There are a couple of extensions that come to mind. Trying it on different stocks, as well as adding other features like volume are fairly obvious. Another idea is to use the predicted probability (some sklearn classifiers have .predict_proba() which give a probability instead of a 0/1 label; see here for example). Then you might only want to trade if the probability is very high or low (if the classifier is indeed more often right when it's certain).


Hi, derek I'm relatively new here.. in quantopian.. anyways, Can you discuss how these models will help us in forecasting in the near term.. or year ahead ? thank you I'm very interested if it helps in my trading..

Derek: why do not use 80% of day for training, the prediction should be better for remaining 20%?

One more thing, that minute prices are much more random than daily, so finding dependencies seems difficult

Derek: Just came across this list which is relevant to your first exploration. Instead of R², one of these measures would be better to evaluate the forecast.

Mikhail: Good point. I think instead it could be interesting to use weekdays Mon-Thurs to predict closing on Fri.

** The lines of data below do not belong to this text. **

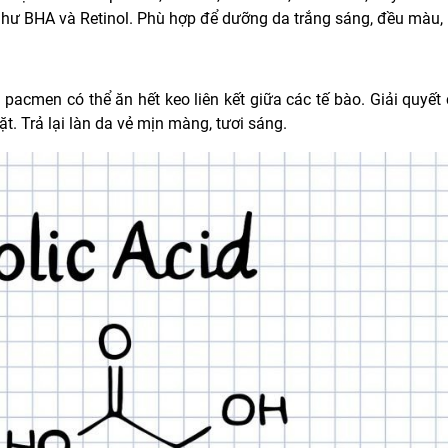
g như BHA và Retinol. Phù hợp để dưỡng da trắng sáng, đều màu,
 pacmen có thể ăn hết keo liên kết giữa các tế bào. Giải quyết
ặt. Trả lại làn da vẻ mịn màng, tươi sáng.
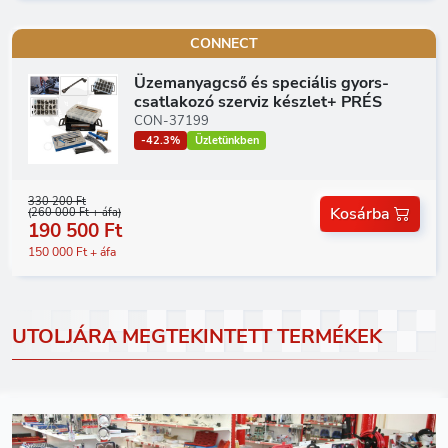
CONNECT
Üzemanyagcső és speciális gyors-
csatlakozó szerviz készlet+ PRÉS
CON-37199
-42.3%
Üzletünkben
330 200 Ft
Kosárba
(260 000 Ft + áfa)
190 500 Ft
150 000 Ft + áfa
UTOLJÁRA MEGTEKINTETT TERMÉKEK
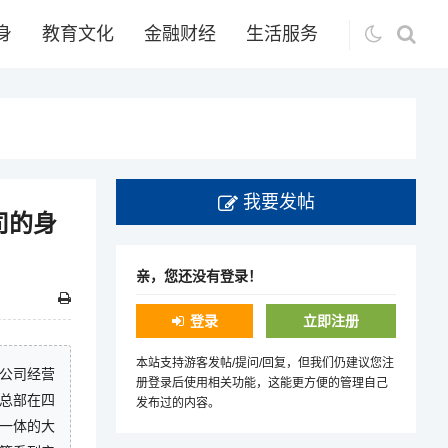
身
教育文化
金融财经
生活服务
我要发帖
司的身
亲，您还没有登录！
登录
立即注册
本站支持游客发帖/提问/回复，但我们仍建议您注
，公司经营
册登录后使用相关功能，这能更方便的管理自己
总部在四
发布过的内容。
销一体的大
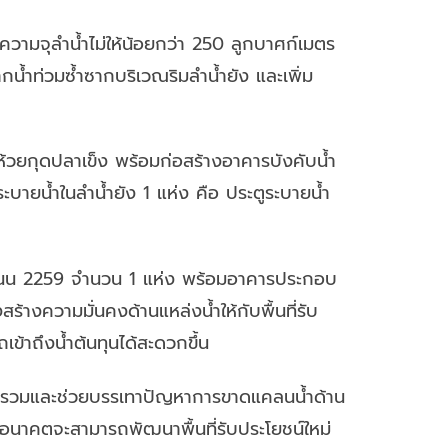
วามจุลำน้ำไม่ให้น้อยกว่า 250 ลูกบาศก์เมตร
กน้ำท่วมซ้ำซากบริเวณริมลำน้ำยัง และเพิ่ม
ห้วยกุดปลาเข็ง พร้อมก่อสร้างอาคารบังคับน้ำ
บายน้ำในลำน้ำยัง 1 แห่ง คือ ประตูระบายน้ำ
ดถนน 2259 จำนวน 1 แห่ง พร้อมอาคารประกอบ
ร้างความมั่นคงด้านแหล่งน้ำให้กับพื้นที่รับ
ข้าถึงน้ำต้นทุนได้สะดวกขึ้น
าพรวมและช่วยบรรเทาปัญหาการขาดแคลนน้ำด้าน
ในอนาคตจะสามารถพัฒนาพื้นที่รับประโยชน์ใหม่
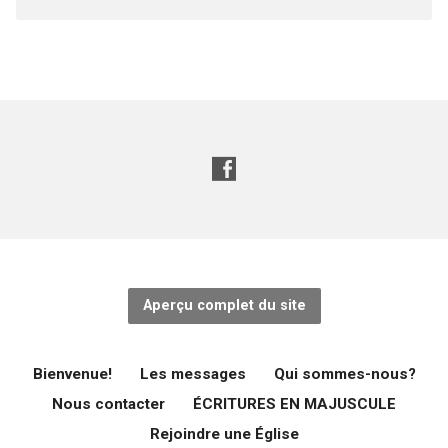
Aperçu complet du site
Bienvenue!
Les messages
Qui sommes-nous?
Nous contacter
ÉCRITURES EN MAJUSCULE
Rejoindre une Église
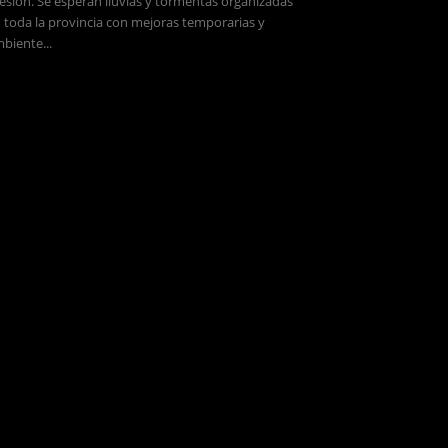
esión. Se esperan lluvias y tormentas organizadas
 toda la provincia con mejoras temporarias y
biente...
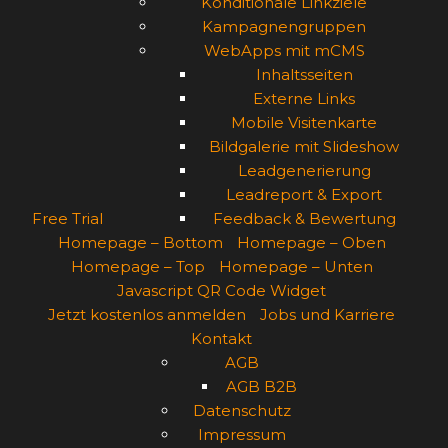
Konditionale Linkziele
Kampagnengruppen
WebApps mit mCMS
Inhaltsseiten
Externe Links
Mobile Visitenkarte
Bildgalerie mit Slideshow
Leadgenerierung
Leadreport & Export
Free Trial
Feedback & Bewertung
Homepage – Bottom
Homepage – Oben
Homepage – Top
Homepage – Unten
Javascript QR Code Widget
Jetzt kostenlos anmelden
Jobs und Karriere
Kontakt
AGB
AGB B2B
Datenschutz
Impressum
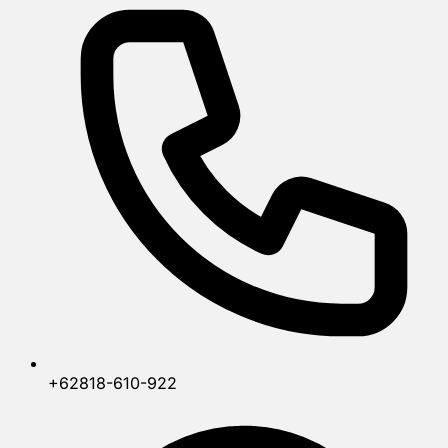
+62818-610-922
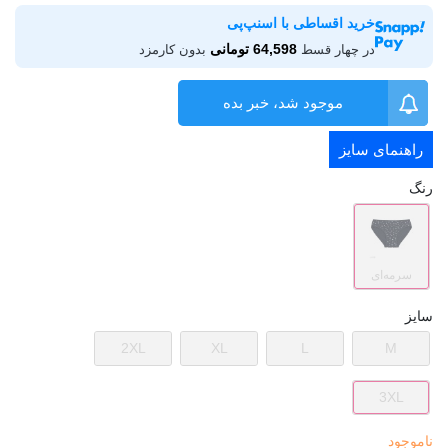
خرید اقساطی با اسنپ‌پی
64,598 تومانی
در چهار قسط
بدون کارمزد
موجود شد، خبر بده
راهنمای سایز
رنگ
سرمه‌ای
سایز
2XL
XL
L
M
3XL
ناموجود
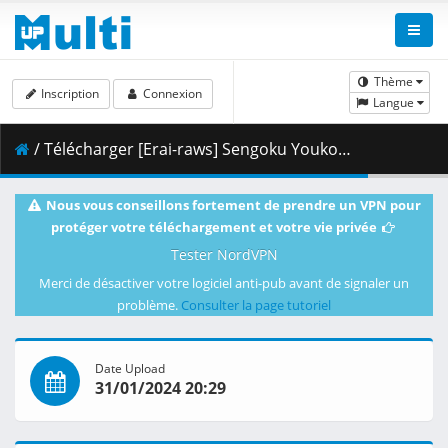
Thème
Inscription
Connexion
Langue
/ Télécharger [Erai-raws] Sengoku Youko - 04 [1080p][HEVC][Multiple Subtitle][14E7D8DD].mkv.001 ( 368.82 MB )
Nous vous conseillons fortement de prendre un VPN pour
protéger votre téléchargement et votre vie privée
Tester NordVPN
Merci de désactiver votre logiciel anti-pub avant de signaler un
problème.
Consulter la page tutoriel
Date Upload
31/01/2024 20:29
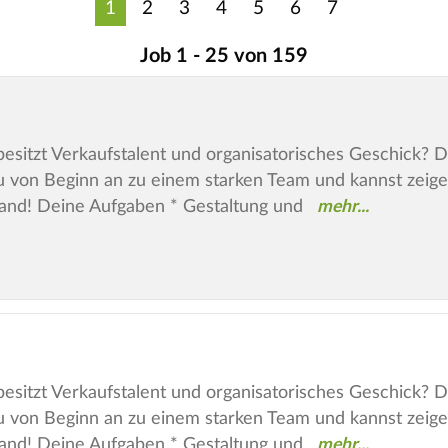
1
2
3
4
5
6
7
Job 1 - 25 von 159
esitzt Verkaufstalent und organisatorisches Geschick? Dann
u von Beginn an zu einem starken Team und kannst zeige
land! Deine Aufgaben * Gestaltung und
esitzt Verkaufstalent und organisatorisches Geschick? Dann
u von Beginn an zu einem starken Team und kannst zeige
land! Deine Aufgaben * Gestaltung und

Derek: This reminds me of the Kaggle Winton Stock Market Challenge, and maybe you developed this notebook with that competition in mind. Judging by the leaderboard it doesn't look like many got above the benchmark of predicting nothing, and those who do don't get very far from the benchmark. But I'm sure there is something to learn from that community in the Forum section. Their choice of metric was MAE.

Hi Derek,

a very interesting attempt, thanks for sharing. Maybe one can consider adding some longer-term context to the data, e.g. some features from the daily chart, like position of the day relative to some moving averages, previuos day bars etc. The idea would be an intraday pattern may unfold differently depending on if a day session happens to be far away from long-term mean, or follow some daily pattern formation etc.